Henri Leroy (Les Républicains - Alpes-Maritimes), rapporteur pour avis des programmes "Gendarmerie nationale", "Police nationale" et "Sécurité et éducation routières", a observé qu’en dépit d’une progression de ces crédits à hauteur de 3,63 % en autorisations d’engagement et de 1,84 % en crédits de paiement, le budget de la mission "Sécurités" pour 2019, hors programme "Sécurité civile", n’apportait pas de réponse satisfaisante aux difficultés rencontrées par les forces de sécurité intérieure.
Certes, comme pour les précédents exercices budgétaires, l’accent est mis sur l’augmentation des effectifs, avec la création de 2 378 emplois supplémentaires dans la police et la gendarmerie.
Henri Leroy a toutefois observé que ce renforcement des effectifs ne saurait, sans être accompagné des réformes structurelles adéquates et d’un fort redressement des crédits d’équipement et des moyens de fonctionnement des forces de sécurité, exercer un réel effet de levier pour renforcer la présence des forces de l’ordre sur le terrain.
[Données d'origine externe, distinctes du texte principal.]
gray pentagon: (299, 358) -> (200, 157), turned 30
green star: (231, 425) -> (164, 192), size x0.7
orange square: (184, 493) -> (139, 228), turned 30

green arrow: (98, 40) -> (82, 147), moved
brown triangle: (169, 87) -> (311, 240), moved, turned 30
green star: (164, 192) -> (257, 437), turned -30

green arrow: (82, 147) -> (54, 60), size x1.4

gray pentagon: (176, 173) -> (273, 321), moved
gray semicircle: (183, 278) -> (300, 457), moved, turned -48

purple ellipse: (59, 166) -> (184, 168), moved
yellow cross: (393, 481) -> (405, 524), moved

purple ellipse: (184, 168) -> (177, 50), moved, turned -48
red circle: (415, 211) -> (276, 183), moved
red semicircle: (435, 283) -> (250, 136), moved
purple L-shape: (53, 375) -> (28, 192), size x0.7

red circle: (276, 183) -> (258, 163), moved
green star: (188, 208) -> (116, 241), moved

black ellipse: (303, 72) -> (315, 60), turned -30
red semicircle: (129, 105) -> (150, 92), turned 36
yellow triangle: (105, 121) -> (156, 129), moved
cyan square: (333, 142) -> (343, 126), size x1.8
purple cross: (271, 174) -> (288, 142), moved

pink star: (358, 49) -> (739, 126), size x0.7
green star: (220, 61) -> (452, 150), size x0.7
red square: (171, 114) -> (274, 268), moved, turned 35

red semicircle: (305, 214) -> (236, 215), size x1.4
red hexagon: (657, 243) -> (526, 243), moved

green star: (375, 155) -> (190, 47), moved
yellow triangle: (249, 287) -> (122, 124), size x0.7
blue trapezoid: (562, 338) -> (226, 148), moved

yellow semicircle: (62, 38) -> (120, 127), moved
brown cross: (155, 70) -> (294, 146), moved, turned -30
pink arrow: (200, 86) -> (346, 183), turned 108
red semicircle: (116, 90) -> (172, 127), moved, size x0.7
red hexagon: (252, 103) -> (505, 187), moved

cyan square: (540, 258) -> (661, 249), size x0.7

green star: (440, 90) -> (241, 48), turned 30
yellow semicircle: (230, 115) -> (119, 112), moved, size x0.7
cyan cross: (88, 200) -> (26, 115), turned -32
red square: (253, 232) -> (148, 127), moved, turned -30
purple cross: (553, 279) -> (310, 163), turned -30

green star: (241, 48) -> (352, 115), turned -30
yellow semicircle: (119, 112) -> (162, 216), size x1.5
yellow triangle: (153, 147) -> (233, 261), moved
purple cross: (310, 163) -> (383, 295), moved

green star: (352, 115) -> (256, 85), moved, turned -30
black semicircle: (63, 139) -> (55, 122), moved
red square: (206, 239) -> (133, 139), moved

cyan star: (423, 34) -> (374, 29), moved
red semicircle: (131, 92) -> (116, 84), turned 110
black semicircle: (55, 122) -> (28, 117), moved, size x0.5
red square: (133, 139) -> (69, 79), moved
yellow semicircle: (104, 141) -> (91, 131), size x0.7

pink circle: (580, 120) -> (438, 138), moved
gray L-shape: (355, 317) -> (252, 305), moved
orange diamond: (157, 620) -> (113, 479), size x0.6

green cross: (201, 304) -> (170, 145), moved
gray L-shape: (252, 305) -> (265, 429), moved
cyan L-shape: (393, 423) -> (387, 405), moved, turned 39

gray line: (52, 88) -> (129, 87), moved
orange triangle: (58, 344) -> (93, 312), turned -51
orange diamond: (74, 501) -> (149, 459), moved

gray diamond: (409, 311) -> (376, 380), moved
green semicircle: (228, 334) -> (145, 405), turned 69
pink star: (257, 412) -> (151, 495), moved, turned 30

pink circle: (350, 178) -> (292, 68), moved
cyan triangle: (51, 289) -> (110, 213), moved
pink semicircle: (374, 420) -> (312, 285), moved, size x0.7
Il a ainsi déploré que l’effort budgétaire sur les moyens humains masque une sous-dotation manifeste des crédits de fonctionnement et d’investissement, dont la part dans le budget global ne cesse de diminuer : "la capacité opérationnelle des forces de sécurité intérieure repose non seulement sur le nombre de personnels actifs, mais également sur l’aptitude de l’État à équiper et à entretenir ses forces. L’augmentation des effectifs doit se poursuivre mais en l’accompagnant d’un redressement conséquent des crédits de fonctionnement et d’investissement. C’est la capacité d’intervention des policiers et gendarmes que nous risquons, à défaut, d’affaiblir. À quoi bon, en effet, augmenter les effectifs si nos policiers et nos gendarmes manquent de véhicules, d’équipements informatiques et de munitions ? ".
Par ailleurs, pour Mme Catherine Troendlé (Les Républicains - Haut-Rhin), rapporteur pour avis du programme "Sécurité civile", le budget 2019 de ce programme "ne comporte aucune surprise".
Certes, les crédits destinés à assurer le fonctionnement des moyens relevant de la direction générale de la sécurité civile et de la gestion des crises du ministère de l’intérieur sont satisfaisants dans leur globalité et mis au service de priorités identifiées les années précédentes, telles que la flotte aérienne et le renforcement des capacités de déminage.
Toutefois, a-t-elle souligné, "ce budget ouvre dangereusement la voie d’une sécurité civile à deux vitesses avec, d’un côté, des crédits importants alloués à juste titre aux moyens de la sécurité civile d’État et, de l’autre côté, une sécurité civile territoriale laissée en marge, au moment où les départements et les intercommunalités se heurtent à de graves difficultés financières". En effet, bien que les services départementaux d’incendie et de secours soient financés principalement par les collectivités territoriales, départements en tête, le projet de loi de finances 2019 ne prévoit pas les adaptations fiscales et les concours ciblés nécessaires à l’amélioration de leurs investissements.
En conséquence, et malgré une augmentation des crédits et des effectifs, la commission des lois n’a pas été en mesure de donner un avis favorable à l’adoption des crédits de la mission "Sécurités" du projet de loi de finances pour 2019.
Ces crédits seront examinés par le Sénat en séance publique le jeudi 6 décembre 2018.